- [Stored items]:
= Beginning of Section =
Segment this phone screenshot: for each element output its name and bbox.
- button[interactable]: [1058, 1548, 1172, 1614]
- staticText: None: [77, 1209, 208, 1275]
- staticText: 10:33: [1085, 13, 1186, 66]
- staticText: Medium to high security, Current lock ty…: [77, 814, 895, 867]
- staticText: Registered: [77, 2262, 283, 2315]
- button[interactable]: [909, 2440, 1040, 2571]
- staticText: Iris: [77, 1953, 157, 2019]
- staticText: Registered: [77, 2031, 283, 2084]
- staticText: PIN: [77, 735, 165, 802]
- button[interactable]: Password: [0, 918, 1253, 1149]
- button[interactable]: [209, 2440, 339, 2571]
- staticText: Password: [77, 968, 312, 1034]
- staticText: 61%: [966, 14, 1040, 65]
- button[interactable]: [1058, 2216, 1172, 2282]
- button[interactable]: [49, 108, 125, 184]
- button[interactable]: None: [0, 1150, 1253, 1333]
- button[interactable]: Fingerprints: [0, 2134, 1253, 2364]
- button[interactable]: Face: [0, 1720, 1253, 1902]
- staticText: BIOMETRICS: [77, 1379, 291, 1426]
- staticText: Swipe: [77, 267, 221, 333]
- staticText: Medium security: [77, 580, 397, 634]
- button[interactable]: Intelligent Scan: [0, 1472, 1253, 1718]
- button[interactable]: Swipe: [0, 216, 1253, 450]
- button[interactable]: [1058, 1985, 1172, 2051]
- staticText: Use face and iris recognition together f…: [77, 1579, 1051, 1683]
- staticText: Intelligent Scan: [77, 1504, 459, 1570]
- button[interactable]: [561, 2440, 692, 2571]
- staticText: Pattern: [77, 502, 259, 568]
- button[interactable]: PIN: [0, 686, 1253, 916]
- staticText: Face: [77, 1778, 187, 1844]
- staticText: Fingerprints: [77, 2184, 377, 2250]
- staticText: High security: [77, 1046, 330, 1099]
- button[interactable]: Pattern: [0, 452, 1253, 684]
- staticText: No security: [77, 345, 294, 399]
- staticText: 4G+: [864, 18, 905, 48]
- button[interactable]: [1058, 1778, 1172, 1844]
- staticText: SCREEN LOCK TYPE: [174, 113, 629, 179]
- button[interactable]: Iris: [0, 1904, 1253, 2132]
= End of Section =
= Beginning of Section =
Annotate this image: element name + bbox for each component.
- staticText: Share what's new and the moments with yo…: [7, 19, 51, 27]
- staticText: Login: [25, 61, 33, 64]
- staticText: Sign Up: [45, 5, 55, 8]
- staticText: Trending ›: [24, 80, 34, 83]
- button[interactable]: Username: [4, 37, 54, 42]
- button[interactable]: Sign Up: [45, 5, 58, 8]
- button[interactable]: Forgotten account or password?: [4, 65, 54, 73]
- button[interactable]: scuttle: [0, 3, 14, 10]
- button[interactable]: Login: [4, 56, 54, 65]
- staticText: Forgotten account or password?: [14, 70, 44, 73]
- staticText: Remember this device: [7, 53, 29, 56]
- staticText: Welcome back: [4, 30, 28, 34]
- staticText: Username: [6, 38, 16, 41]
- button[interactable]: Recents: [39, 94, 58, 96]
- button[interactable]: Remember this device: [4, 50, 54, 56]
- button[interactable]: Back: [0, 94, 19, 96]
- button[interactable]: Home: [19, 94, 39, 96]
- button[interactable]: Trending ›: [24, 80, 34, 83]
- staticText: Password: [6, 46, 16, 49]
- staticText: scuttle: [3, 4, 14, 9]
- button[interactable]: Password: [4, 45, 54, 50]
= End of Section =
- [What to do]:
Reply with one number only, the count of lines above that hold the string "element".

- [Task result]:
2